● **Task goal**
Return only the lines from the top of the material through the line marked by "28/07/2026 • 53:52", unaltered.

● **Provided data**
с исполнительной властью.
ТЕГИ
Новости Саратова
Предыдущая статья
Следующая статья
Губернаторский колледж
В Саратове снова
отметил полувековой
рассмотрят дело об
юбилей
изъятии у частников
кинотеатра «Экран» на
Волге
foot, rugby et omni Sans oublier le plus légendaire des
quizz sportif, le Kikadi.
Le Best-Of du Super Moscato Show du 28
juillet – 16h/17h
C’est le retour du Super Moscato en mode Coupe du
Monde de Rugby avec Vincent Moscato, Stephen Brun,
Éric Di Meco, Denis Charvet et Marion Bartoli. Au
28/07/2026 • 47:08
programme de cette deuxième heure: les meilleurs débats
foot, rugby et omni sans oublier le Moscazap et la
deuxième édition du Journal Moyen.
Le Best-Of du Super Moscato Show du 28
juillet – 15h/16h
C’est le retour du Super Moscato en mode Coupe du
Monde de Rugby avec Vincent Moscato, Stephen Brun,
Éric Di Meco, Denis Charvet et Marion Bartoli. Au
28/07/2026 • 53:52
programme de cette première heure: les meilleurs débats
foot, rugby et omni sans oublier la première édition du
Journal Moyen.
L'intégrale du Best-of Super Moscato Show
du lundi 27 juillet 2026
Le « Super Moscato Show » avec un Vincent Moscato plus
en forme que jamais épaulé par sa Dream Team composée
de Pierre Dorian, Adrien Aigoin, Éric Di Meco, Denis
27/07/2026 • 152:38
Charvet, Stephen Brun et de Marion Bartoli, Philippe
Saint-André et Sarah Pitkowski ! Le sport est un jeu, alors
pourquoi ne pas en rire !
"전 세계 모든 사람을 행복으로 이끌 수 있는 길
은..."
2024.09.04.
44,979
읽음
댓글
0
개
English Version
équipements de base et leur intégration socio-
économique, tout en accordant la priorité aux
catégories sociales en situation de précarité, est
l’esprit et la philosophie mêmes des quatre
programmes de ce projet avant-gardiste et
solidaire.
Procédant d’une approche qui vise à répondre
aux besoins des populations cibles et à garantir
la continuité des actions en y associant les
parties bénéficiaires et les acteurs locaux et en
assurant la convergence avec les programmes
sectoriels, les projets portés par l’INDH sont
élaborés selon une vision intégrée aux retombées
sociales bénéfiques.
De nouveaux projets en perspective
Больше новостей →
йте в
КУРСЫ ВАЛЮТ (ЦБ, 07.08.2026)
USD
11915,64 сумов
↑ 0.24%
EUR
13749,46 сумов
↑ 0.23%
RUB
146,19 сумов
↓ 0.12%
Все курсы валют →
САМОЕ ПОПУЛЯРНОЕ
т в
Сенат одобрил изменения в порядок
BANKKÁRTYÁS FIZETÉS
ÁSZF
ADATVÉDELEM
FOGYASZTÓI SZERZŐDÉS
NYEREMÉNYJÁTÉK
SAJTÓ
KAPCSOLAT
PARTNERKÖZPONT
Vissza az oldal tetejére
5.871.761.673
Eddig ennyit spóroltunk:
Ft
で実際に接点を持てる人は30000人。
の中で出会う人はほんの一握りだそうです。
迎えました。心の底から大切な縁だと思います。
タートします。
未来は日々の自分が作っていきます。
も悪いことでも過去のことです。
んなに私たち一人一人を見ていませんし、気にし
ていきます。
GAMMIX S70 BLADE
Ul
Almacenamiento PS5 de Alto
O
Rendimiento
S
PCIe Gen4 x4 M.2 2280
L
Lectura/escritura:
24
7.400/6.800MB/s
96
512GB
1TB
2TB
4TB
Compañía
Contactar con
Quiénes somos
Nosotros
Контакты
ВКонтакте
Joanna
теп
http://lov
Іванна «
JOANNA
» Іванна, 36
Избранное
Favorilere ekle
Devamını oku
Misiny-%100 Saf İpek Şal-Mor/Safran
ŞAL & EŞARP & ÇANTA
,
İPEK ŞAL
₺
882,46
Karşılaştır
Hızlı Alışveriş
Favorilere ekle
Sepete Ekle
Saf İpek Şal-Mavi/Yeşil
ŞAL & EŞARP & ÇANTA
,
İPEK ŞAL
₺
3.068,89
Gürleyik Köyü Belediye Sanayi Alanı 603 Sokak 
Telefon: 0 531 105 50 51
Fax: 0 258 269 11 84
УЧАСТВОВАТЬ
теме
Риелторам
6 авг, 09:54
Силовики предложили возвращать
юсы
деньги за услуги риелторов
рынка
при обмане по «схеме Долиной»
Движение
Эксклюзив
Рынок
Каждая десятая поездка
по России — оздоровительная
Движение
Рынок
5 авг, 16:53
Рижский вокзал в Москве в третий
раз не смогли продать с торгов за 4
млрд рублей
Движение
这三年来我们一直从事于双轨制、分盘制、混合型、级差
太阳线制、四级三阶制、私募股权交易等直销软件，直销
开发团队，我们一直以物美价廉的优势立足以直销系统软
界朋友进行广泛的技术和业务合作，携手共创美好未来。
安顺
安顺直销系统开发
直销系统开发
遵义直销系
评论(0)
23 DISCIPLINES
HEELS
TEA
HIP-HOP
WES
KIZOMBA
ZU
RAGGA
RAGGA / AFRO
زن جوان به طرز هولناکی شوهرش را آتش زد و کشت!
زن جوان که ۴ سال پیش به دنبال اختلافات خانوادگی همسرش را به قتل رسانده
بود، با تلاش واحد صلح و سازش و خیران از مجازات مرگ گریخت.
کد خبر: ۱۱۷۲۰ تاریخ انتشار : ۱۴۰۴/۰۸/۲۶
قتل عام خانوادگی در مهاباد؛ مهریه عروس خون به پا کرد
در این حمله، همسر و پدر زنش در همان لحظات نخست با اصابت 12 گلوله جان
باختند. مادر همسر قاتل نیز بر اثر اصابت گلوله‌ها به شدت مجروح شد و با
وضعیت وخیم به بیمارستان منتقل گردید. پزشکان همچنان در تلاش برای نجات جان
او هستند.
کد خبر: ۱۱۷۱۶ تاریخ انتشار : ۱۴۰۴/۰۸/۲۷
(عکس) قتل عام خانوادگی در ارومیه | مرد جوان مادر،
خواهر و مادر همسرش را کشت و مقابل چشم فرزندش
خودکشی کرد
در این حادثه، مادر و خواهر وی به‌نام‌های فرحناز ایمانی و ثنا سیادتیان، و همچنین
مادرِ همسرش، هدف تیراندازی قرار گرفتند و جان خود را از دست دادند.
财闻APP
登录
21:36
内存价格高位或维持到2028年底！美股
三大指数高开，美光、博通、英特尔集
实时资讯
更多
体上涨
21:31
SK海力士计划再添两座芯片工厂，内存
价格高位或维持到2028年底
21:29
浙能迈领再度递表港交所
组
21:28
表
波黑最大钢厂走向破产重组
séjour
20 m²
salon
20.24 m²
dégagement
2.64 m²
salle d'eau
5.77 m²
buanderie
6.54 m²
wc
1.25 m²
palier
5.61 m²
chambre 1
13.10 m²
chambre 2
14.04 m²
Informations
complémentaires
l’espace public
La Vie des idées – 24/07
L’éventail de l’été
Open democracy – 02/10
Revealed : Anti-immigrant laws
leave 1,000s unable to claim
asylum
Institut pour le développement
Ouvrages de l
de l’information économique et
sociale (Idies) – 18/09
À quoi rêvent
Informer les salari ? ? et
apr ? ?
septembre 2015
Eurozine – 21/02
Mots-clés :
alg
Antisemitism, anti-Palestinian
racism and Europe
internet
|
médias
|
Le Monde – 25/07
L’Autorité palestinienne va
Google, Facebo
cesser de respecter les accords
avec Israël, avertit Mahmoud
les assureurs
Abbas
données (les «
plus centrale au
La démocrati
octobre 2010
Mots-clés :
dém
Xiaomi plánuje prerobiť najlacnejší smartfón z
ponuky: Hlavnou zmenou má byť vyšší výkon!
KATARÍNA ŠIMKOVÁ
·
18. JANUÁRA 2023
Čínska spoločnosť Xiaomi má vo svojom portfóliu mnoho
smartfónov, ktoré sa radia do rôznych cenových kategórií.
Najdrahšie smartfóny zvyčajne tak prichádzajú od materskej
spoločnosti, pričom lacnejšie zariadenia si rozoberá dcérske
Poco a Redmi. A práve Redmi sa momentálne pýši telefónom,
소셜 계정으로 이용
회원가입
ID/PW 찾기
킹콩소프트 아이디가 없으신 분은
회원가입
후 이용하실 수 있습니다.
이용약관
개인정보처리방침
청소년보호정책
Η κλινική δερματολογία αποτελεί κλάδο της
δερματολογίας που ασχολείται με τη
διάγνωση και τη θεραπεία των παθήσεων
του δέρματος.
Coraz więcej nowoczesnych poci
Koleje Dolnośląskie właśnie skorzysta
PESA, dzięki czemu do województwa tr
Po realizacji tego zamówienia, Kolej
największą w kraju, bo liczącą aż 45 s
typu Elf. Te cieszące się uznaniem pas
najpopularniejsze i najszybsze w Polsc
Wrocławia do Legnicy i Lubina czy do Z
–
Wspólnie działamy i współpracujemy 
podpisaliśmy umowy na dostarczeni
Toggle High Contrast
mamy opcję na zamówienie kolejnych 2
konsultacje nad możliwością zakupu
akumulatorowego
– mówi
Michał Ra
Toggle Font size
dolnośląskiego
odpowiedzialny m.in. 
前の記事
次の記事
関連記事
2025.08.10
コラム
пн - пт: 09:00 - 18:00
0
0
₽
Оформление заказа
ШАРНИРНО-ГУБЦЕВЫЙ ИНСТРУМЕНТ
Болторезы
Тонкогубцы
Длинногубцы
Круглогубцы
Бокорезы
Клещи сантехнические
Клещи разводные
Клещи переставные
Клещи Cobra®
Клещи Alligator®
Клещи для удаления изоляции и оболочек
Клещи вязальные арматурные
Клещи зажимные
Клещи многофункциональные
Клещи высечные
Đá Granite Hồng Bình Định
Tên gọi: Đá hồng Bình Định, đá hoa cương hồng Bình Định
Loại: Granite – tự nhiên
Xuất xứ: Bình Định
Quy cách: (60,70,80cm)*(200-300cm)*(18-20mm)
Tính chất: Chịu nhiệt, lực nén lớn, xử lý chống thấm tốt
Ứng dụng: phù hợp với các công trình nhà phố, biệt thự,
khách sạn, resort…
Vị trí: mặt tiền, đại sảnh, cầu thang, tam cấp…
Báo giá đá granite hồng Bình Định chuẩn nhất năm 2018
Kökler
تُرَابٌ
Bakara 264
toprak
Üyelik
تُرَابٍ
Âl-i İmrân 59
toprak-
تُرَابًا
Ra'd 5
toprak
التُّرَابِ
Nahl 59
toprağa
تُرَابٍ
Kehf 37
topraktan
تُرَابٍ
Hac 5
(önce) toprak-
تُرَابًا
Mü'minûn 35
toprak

● **Response**
с исполнительной властью.
ТЕГИ
Новости Саратова
Предыдущая статья
Следующая статья
Губернаторский колледж
В Саратове снова
отметил полувековой
рассмотрят дело об
юбилей
изъятии у частников
кинотеатра «Экран» на
Волге
foot, rugby et omni Sans oublier le plus légendaire des
quizz sportif, le Kikadi.
Le Best-Of du Super Moscato Show du 28
juillet – 16h/17h
C’est le retour du Super Moscato en mode Coupe du
Monde de Rugby avec Vincent Moscato, Stephen Brun,
Éric Di Meco, Denis Charvet et Marion Bartoli. Au
28/07/2026 • 47:08
programme de cette deuxième heure: les meilleurs débats
foot, rugby et omni sans oublier le Moscazap et la
deuxième édition du Journal Moyen.
Le Best-Of du Super Moscato Show du 28
juillet – 15h/16h
C’est le retour du Super Moscato en mode Coupe du
Monde de Rugby avec Vincent Moscato, Stephen Brun,
Éric Di Meco, Denis Charvet et Marion Bartoli. Au
28/07/2026 • 53:52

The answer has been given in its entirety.